The support ring 7 is biased toward outlet fittng 8 by a coil compression spring 40 mounted between the ring 7 and the fuel inlet fitting 28. The spring installation includes means whereby this spring conducts current to hot wire igniter means 42 similar in some respects to those of my prior U.S. Pat. No. 2,967,224 issued Jan. 31, 1961.
The igniter 42 (FIGS. 1 through 4) comprises a crown or annular array of parallel-connected wire loops 43, the loops being bent outwardly from the axis of the fuel nozzle 26 as indicated in FIGS. 1 and 2 to lie adjacent the cone of fuel spray from the nozzle. The wire is of relatively high resistance heat-resistant metal such as the alloy of Ni and Cr known as Nichrome. Eight such loops are provided in the preferred structure. Each loop 43 has one end 44 inserted in a hole in the support ring 7 and retained preferably by brazing. An annular insulator 46 disposed in an annular recess 47 in the support ring 7 overlies the ends 44 of the hot wire loops.

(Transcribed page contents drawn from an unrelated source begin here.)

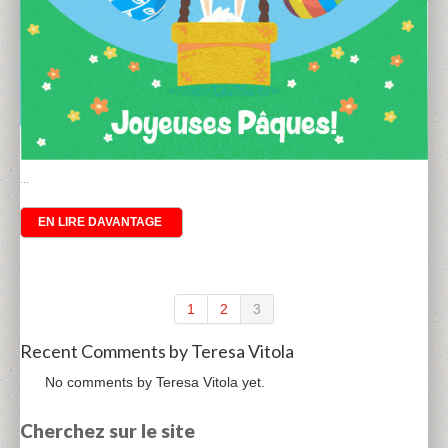
...
EN LIRE DAVANTAGE
1
2
3
Recent Comments by Teresa Vitola
No comments by Teresa Vitola yet.
Cherchez sur le site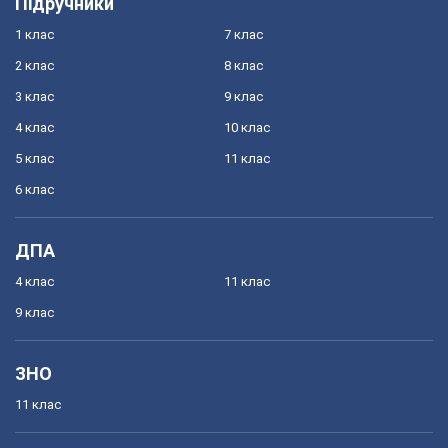
Підручники
1 клас
7 клас
2 клас
8 клас
3 клас
9 клас
4 клас
10 клас
5 клас
11 клас
6 клас
ДПА
4 клас
11 клас
9 клас
ЗНО
11 клас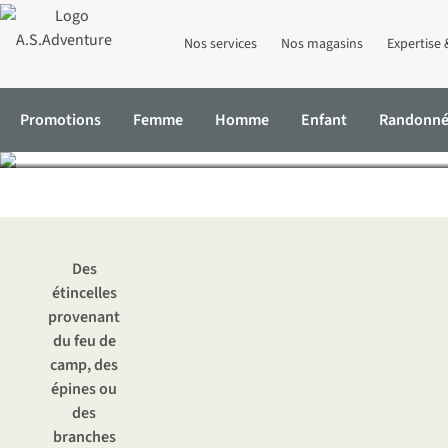
Nos services
Nos magasins
Expertise 
Comment réparer un tro
Promotions
Femme
Homme
Enfant
Randonn
Accueil
Expertise & Conseils
Comment réparer un trou ou une déc
Des
étincelles
provenant
du feu de
camp, des
épines ou
des
branches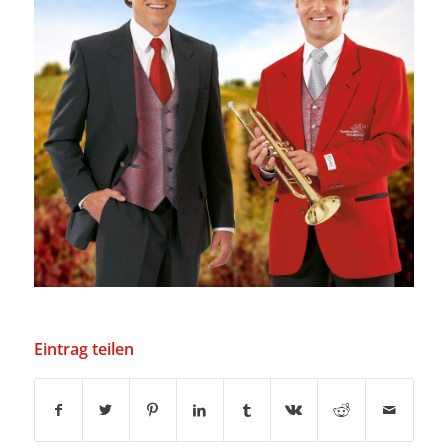
Eintrag teilen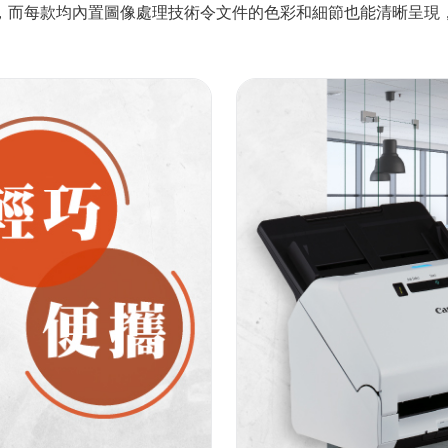
，而每款均內置圖像處理技術令文件的色彩和細節也能清晰呈現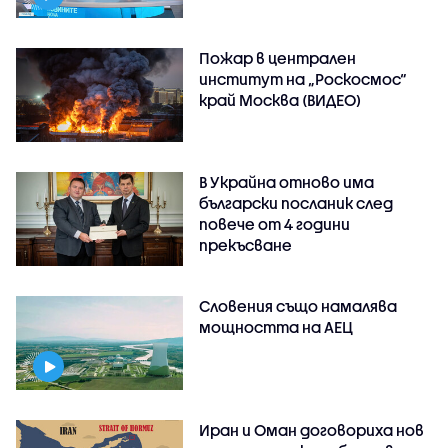
Пожар в централен
институт на „Роскосмос“
край Москва (ВИДЕО)
В Украйна отново има
български посланик след
повече от 4 години
прекъсване
Словения също намалява
мощността на АЕЦ
Иран и Оман договориха нов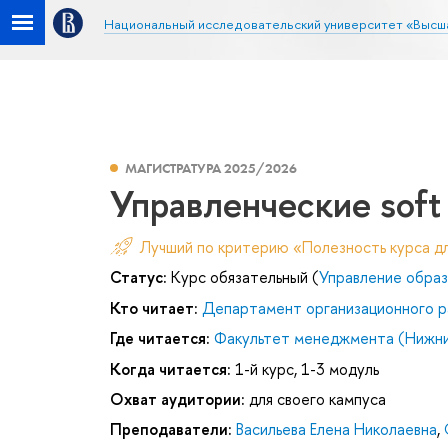
Национальный исследовательский университет «Высш
МАГИСТРАТУРА 2025/2026
Управленческие soft s
Лучший по критерию «Полезность курса д
Статус:
Курс обязательный (
Управление обра
Кто читает:
Департамент организационного р
Где читается:
Факультет менеджмента (Нижни
Когда читается:
1-й курс, 1-3 модуль
Охват аудитории:
для своего кампуса
Преподаватели:
Васильева Елена Николаевна
,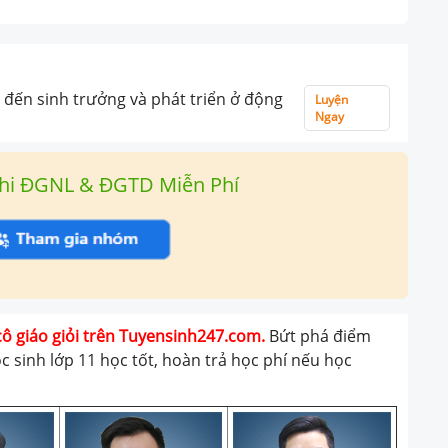
đến sinh trưởng và phát triển ở động
Luyện
Ngay
hi ĐGNL & ĐGTD Miễn Phí
cô giáo giỏi trên Tuyensinh247.com.
Bứt phá điểm
ọc sinh lớp 11 học tốt, hoàn trả học phí nếu học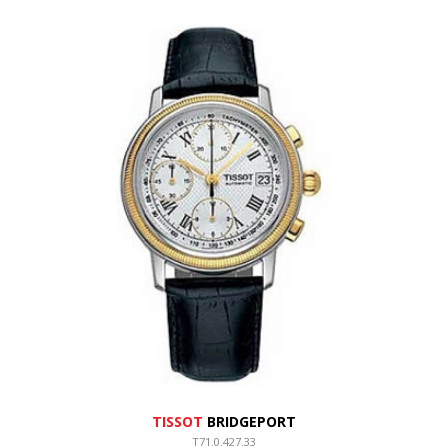
TISSOT
BRIDGEPORT
T71.0.427.33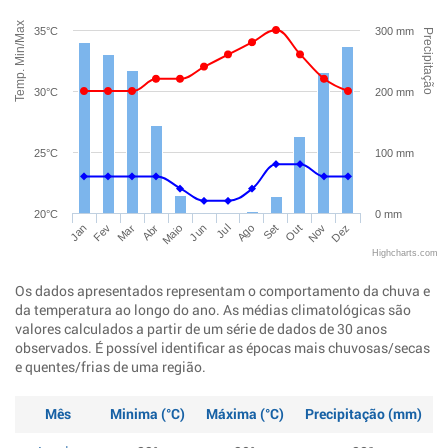
Temp. Min/Max
35°C
300 mm
Precipitação
30°C
200 mm
25°C
100 mm
20°C
0 mm
Jan
Abr
Jul
Out
Mar
Jun
Set
Dez
Fev
Maio
Ago
Nov
Highcharts.com
Os dados apresentados representam o comportamento da chuva e
da temperatura ao longo do ano. As médias climatológicas são
valores calculados a partir de um série de dados de 30 anos
observados. É possível identificar as épocas mais chuvosas/secas
e quentes/frias de uma região.
Mês
Minima (°C)
Máxima (°C)
Precipitação (mm)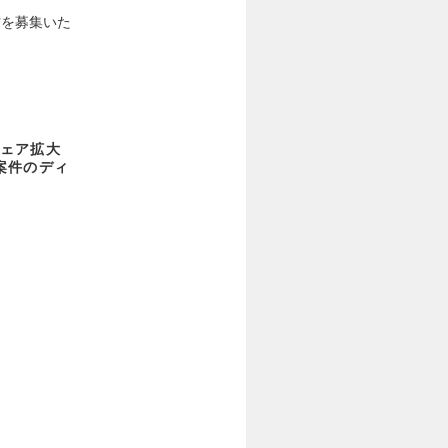
方を募集いた
ェア拡大
案件のディ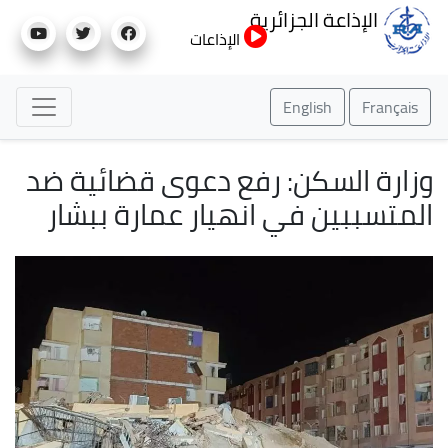
تجاوز
الإذاعة الجزائرية
إلى
الإذاعات
المحتوى
الرئيسي
English
Français
وزارة السكن: رفع دعوى قضائية ضد
المتسببين في انهيار عمارة ببشار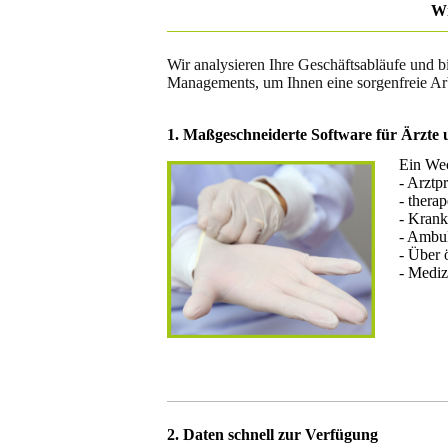
Wi
Wir analysieren Ihre Geschäftsabläufe und b
Managements, um Ihnen eine sorgenfreie Arb
1. Maßgeschneiderte Software für Ärzte
Ein Wec
- Arztp
- thera
- Kran
- Ambu
- Über 
- Mediz
2. Daten schnell zur Verfügung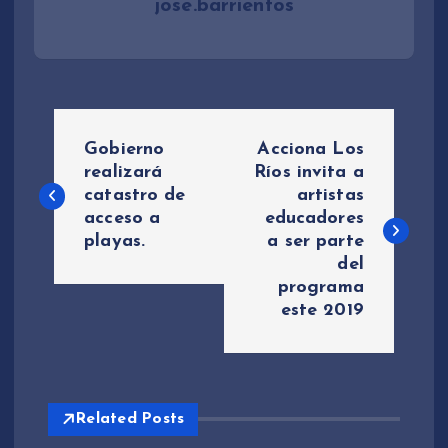
jose.barrientos
N
Gobierno
Acciona Los
a
realizará
Ríos invita a
catastro de
artistas
acceso a
educadores
v
playas.
a ser parte
del
e
programa
este 2019
g
a
c
Related Posts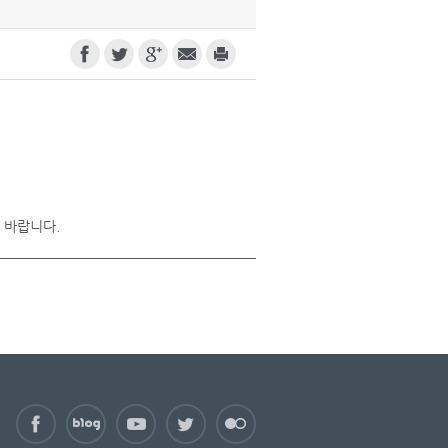
 바랍니다.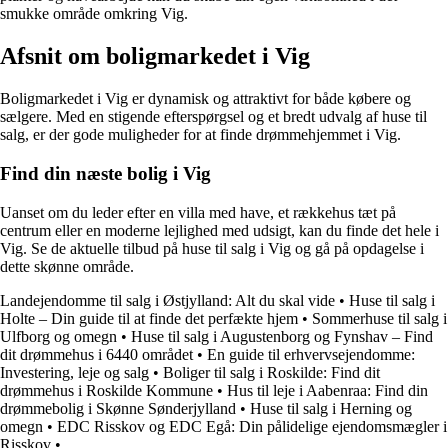
smukke område omkring Vig.
Afsnit om boligmarkedet i Vig
Boligmarkedet i Vig er dynamisk og attraktivt for både købere og
sælgere. Med en stigende efterspørgsel og et bredt udvalg af huse til
salg, er der gode muligheder for at finde drømmehjemmet i Vig.
Find din næste bolig i Vig
Uanset om du leder efter en villa med have, et rækkehus tæt på
centrum eller en moderne lejlighed med udsigt, kan du finde det hele i
Vig. Se de aktuelle tilbud på huse til salg i Vig og gå på opdagelse i
dette skønne område.
Landejendomme til salg i Østjylland: Alt du skal vide
•
Huse til salg i
Holte – Din guide til at finde det perfækte hjem
•
Sommerhuse til salg i
Ulfborg og omegn
•
Huse til salg i Augustenborg og Fynshav – Find
dit drømmehus i 6440 området
•
En guide til erhvervsejendomme:
Investering, leje og salg
•
Boliger til salg i Roskilde: Find dit
drømmehus i Roskilde Kommune
•
Hus til leje i Aabenraa: Find din
drømmebolig i Skønne Sønderjylland
•
Huse til salg i Herning og
omegn
•
EDC Risskov og EDC Egå: Din pålidelige ejendomsmægler i
Risskov
•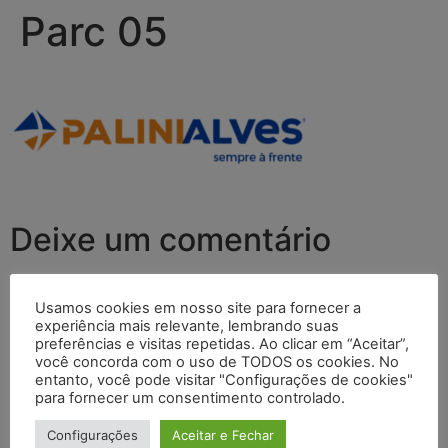
Parc 05
Deixe um comentário
O seu endereço de e-mail não será publicado.
Campos
Usamos cookies em nosso site para fornecer a
obrigatórios são marcados com
*
experiência mais relevante, lembrando suas
preferências e visitas repetidas. Ao clicar em “Aceitar”,
Comentário
*
você concorda com o uso de TODOS os cookies. No
entanto, você pode visitar "Configurações de cookies"
para fornecer um consentimento controlado.
Configurações
Aceitar e Fechar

The other ends 48 of the loops all extend through holes 50 in the insulator 46. A sleeve 51 brazed to the end 48 of the wire is formed with a flare or ridge which bears against a countersink 52 at the inner end of hole 50. Sleeve 51 projects through the insulator 46 and is fixed by brazing in a mating hole in a conductive distributing ring 54 of metal which overlies the outer surface of insulator 46. Thus, all of the ends 48 of the hot wires are connected to the ring 54 and all of the ends 44 are connected to the ring 7, these being isolated from each other by the insulator 46. Ring 7 is grounded to the frame of the engine through the fuel nozzle 26, fitting 28, and studs 30.
Current to heat the wires 43 for ignition is supplied through the spring 40, one end of which bears against the distributing ring 54. The current is fed from a suitable source, such as the 12 volt electrical system of a motor vehicle, to spring 40 by an ignition lead 55 which extends through the fuel fitting 28. Lead 55 is covered by insulation 56 and is resiliently supported and sealed in the fitting 28 by suitable potting compound 58. Lead 55 terminates in a sleeve 59, similar to sleeve 51 already described, which extends through a hole in an annular insulator 60 lodged in an annular recess in the inner surface of fitting 28. Sleeve 59 is fixed to a conducting metallic ring 62 which provides an abutment for spring 40. Spring 40, which is of a suitable high temperature alloy, has a silver plating preferably about 1/16 millimeter thick over its entire surface to improve its contact with the rings 62 and 54 and its conductivity.
The annular insulators 46 and 60 are made of some material adapted to the temperature range involved such as silicon carbide, silicon nitride, or glass/ceramic. These rings are held in place by tabs 63 and 64, respectively, bent out of opposite sides of the margins of ring 7 and fitting 28, respectively, engaging in notches in the surface of the insulators.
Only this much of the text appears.